There’s a lot of darkness in “Cusp,” which is in part a testament to the small unnamed town Texas where there’s incentive in keeping electricity costs low and the belief that street lights aren’t likely necessary on every corner when everybody knows each other. However, the idea that power only extends so far becomes an animating theme in the affecting and impressionistic doc where a trio of young women all well below the legal drinking age can be seen swigging tall boys from the start, perhaps feeling some liberty in being able to do something that should be beyond their years, but drowning their sorrows when so often they are put in situations that they shouldn’t have to deal with at their age or ever, for that matter.
When “Cusp” begins, its title would seem to reference coming of age, but increasingly it’s apparent that it’s observing the edge of a different precipice as Aaloni, Brittney and Autumn, who run in the same circles, all have a great deal of freedom in what they say and how they behave, with adults rarely seen or heard from and nowhere else to be but drinking with friends. Yet co-directors Isabel Bethencourt and Parker Hill shrewdly hone in on the reality they’re at the mercy of the men in their lives, be it Aaloni, whose father, a former soldier with PTSD, has little to say to the rest of the family except to make it known they live in his house; Autumn, who has invested herself fully in her current boyfriend when she can no longer trust her parents after she alludes to being molested by a family friend, and Brittany, who finds her words about a friend who was recently raped falling on deaf ears and saying that while older guys will say around others she’s too young at 15 to engage with, they’re quite different when they’re alone.

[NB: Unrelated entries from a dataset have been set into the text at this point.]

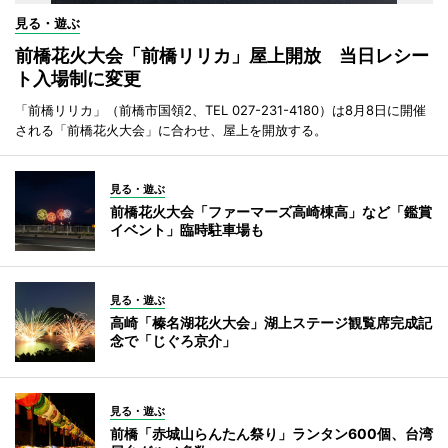
見る・遊ぶ
前橋花火大会「前橋リリカ」屋上開放 当日レシー
ト入場制に変更
「前橋リリカ」（前橋市国領2、TEL 027-231-4180）は8月8日に開催
される「前橋花火大会」に合わせ、屋上を開放する。
見る・遊ぶ
前橋花火大会「ファーマーズ高崎棟高」など「鑑賞
イベント」臨時駐車場も
見る・遊ぶ
高崎「榛名湖花火大会」湖上ステージ観覧席完成記
念で「じぐろ京介」
見る・遊ぶ
前橋「赤城山らんたん祭り」ランタン600個、台湾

These damning admissions don’t register as complaints when it seems that these young women don’t know an alternative, seeing their own families stuck in a cycle that reinforces predominant misogynistic attitudes and can only repeat itself when there’s little way out of it economically. Rather than watching its subjects grow up, Bethencourt and Hill capture a place where the kids become adults too quickly and the adults regress when a sense of defeat is so prevailing, continually building up the importance of a seemingly innocuous opening scene where a couple of the girls lounge on a swing while the boys in the back fire off guns indiscriminately as the recognition sets in that there really is no place Aalani, Autumn and Brittney are safe from and nowhere they can truly relax as you come to know more about their histories.
When stories about this age are generally about figuring out who you are, “Cusp” stands out when its subjects are so fully formed by their environment already, and Bethencourt and Hill create a fascinating structure for the film in which the tough facade of each of the young women is showed to be earned — and admired — yet the product of incredible pain and survival instincts. Although the film is experiential, the aesthetic choices throughout from the deep blacks that outline even daytime scenes to savvy editing that subtly conveys memory and trauma are handled quite elegantly, making such difficult subject matter easier to stomach. Ultimately, the spirit of the young women carries the day in “Cusp,” as you hope it will in their lives ahead, and in taking a different angle than most, Bethencourt and Hill achieve a breakthrough of their own.
“Cusp” does not yet have U.S. distribution.